The case illuminates how the local housing crisis is impacting schools across the Bay Area — and specialized schools in particular. Salaries often do not keep pace with the cost of living. The median sales price for a single family home in Fremont was about $1.7 million in June, according to real-estate brokerage company Redfin.

Some details of the potential housing proposal were outlined in a 2020 letter from Norton to the California Department of Education. “On August 14, 2019, my son, Kurt, and I met with Bruce Dorfman (a co-founder of real estate development company Thompson & Dorfman Partners), and Joanna Julian at their office in Mill Valley,” Norton wrote. “We were enlightened explicitly on the need for a feasibility study. The study may cost between $50,000 and $100,000 for the project to build 40 units at the estimated cost of about $18 million.”

School Superintendent Clark Brooke, who is deaf, hasn’t officially supported a plan to build and provide teaching housing on the site, but he said it could be pursued as a long-term solution.

It could take years to develop a housing plan, obtain approval from the state and build the homes, he said. And any housing proposal would have to also consider the staff of the Diagnostic Center North and California School for the Blind which reside on the same state-owned land, he said.

In the short-term, Brooke said he has focused on increasing wages to preserve the quality of trained staff at the school. The bargaining process for higher pay is handled at the California Department of Education and involves a staff union representative and state officials.

“It is a complicated process but we have requested that there be recruitment and retention (bonuses) on top of our regular pay,” Brooke said in an email. He added that although salaries at the school are comparable, adding extra dollars to help with recruitment and retention of qualified teachers would help offset the high cost of living, but would not be factored into retirement calculations.

Meanwhile, current staffers struck by the Bay Area’s housing crisis are scrambling to find affordable housing and make ends meet.
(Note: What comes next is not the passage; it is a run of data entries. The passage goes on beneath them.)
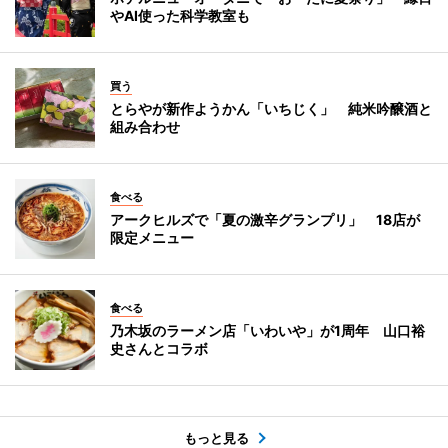
やAI使った科学教室も
買う
とらやが新作ようかん「いちじく」 純米吟醸酒と
組み合わせ
食べる
アークヒルズで「夏の激辛グランプリ」 18店が
限定メニュー
食べる
乃木坂のラーメン店「いわいや」が1周年 山口裕
史さんとコラボ
もっと見る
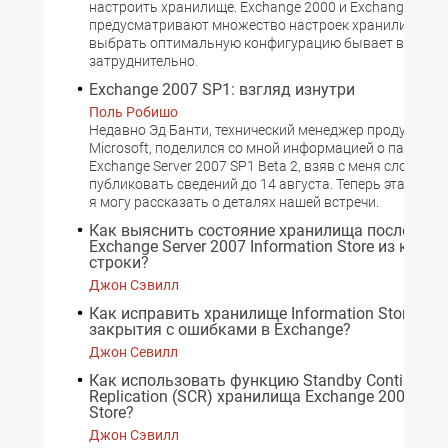
настроить хранилище. Exchange 2000 и Exchange 2003
предусматривают множество настроек хранилища, та
выбрать оптимальную конфигурацию бывает весьма
затруднительно.
Exchange 2007 SP1: взгляд изнутри
Поль Робишо
Недавно Эд Банти, технический менеджер продукта к
Microsoft, поделился со мной информацией о пакете 
Exchange Server 2007 SP1 Beta 2, взяв с меня слово не
публиковать сведений до 14 августа. Теперь эта дата 
я могу рассказать о деталях нашей встречи.
Как выяснить состояние хранилища после зак
Exchange Server 2007 Information Store из кома
строки?
Джон Сэвилл
Как исправить хранилище Information Store пос
закрытия с ошибками в Exchange?
Джон Севилл
Как использовать функцию Standby Continuous
Replication (SCR) хранилища Exchange 2007 Info
Store?
Джон Сэвилл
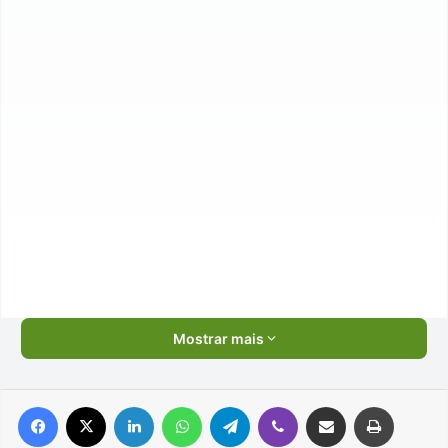
Mostrar mais
Facebook
X
Linkedin
WhatsApp
Telegram
Viber
Compartilhar via e-mail
Imprimir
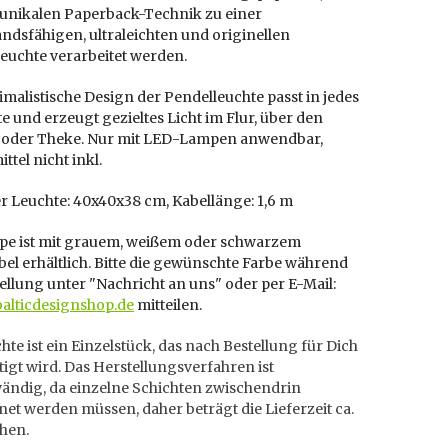
r unikalen Paperback-Technik zu einer
ndsfähigen, ultraleichten und originellen
euchte verarbeitet werden.
malistische Design der Pendelleuchte passt in jedes
 und erzeugt gezieltes Licht im Flur, über den
h oder Theke. Nur mit LED-Lampen anwendbar,
ttel nicht inkl.
r Leuchte: 40x40x38 cm, Kabellänge: 1,6 m
pe ist mit grauem, weißem oder schwarzem
bel erhältlich. Bitte die gewünschte Farbe während
ellung unter "Nachricht an uns" oder per E-Mail:
balticdesignshop.de
mitteilen.
hte ist ein Einzelstück, das nach Bestellung für Dich
igt wird. Das Herstellungsverfahren ist
wändig, da einzelne Schichten zwischendrin
et werden müssen, daher beträgt die Lieferzeit ca.
hen.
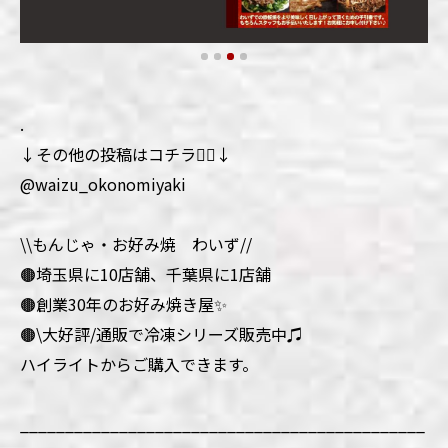
.
↓その他の投稿はコチラ💁‍♀️↓
@waizu_okonomiyaki
\\もんじゃ・お好み焼 わいず//
🟤埼玉県に10店舗、千葉県に1店舗
🟤創業30年のお好み焼き屋✨
🟤\大好評/通販で冷凍シリーズ販売中♫
ハイライトからご購入できます。
_____________________________________________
Many of them are hard of hearing and said they would have a difficult time obtaining jobs elsewhere. And they feel an attachment to the Deaf community at the school.

Brooke said the school has had an especially hard time recruiting teachers and staff because there aren’t local training programs to help obtain Deaf and hard of hearing education specialist credentials. To teach CDS students, educators need the specific state teaching credential and must be proficient in American Sign Language, according to a school job posting. A bargaining schedule from the department of education lists a salary for teachers between about $61,000 and $104,000 a year. For support staff and supervisors, the range is $35,000 to $45,000 a year, Brooke said.

Fewer people are applying to work at the school and qualified applicants are more often declining jobs due to the salary and cost of living in the local area, Brooke said.

Many of the students enrolled in the school have hearing parents, so living on campus with others who are hard of hearing provides a sense of community and belonging.

Vezina said that his role as cottage counselor makes that possible. But at a round table with teachers and staff in mid-July, he signed that there’s no way he could afford a home or even a one-bedroom apartment in the area, several of those around the table agreed.

Elementary school teacher Bianca Hamilton-Miller signed that she and her husband, a night attendant at the school, pay $2,700 a month for a one-bedroom apartment nearby. But she’s afraid they won’t be able to keep up with rent increases this year.

“I love working here. And I really want to stay working here. But with the costs of living I’m not sure I can afford it.” Hamilton-Miller said.

Their stories continue to spark a fire in Norton, who is deaf, to aggressively find solutions to keep the state-wide school for hard of hearing kids alive.

“I think staying here with a housing solution on campus will answer the problems,” Norton said. “I don’t want to people to think the school’s solution is to move. To stay here in Fremont is the best place for the school and the students.”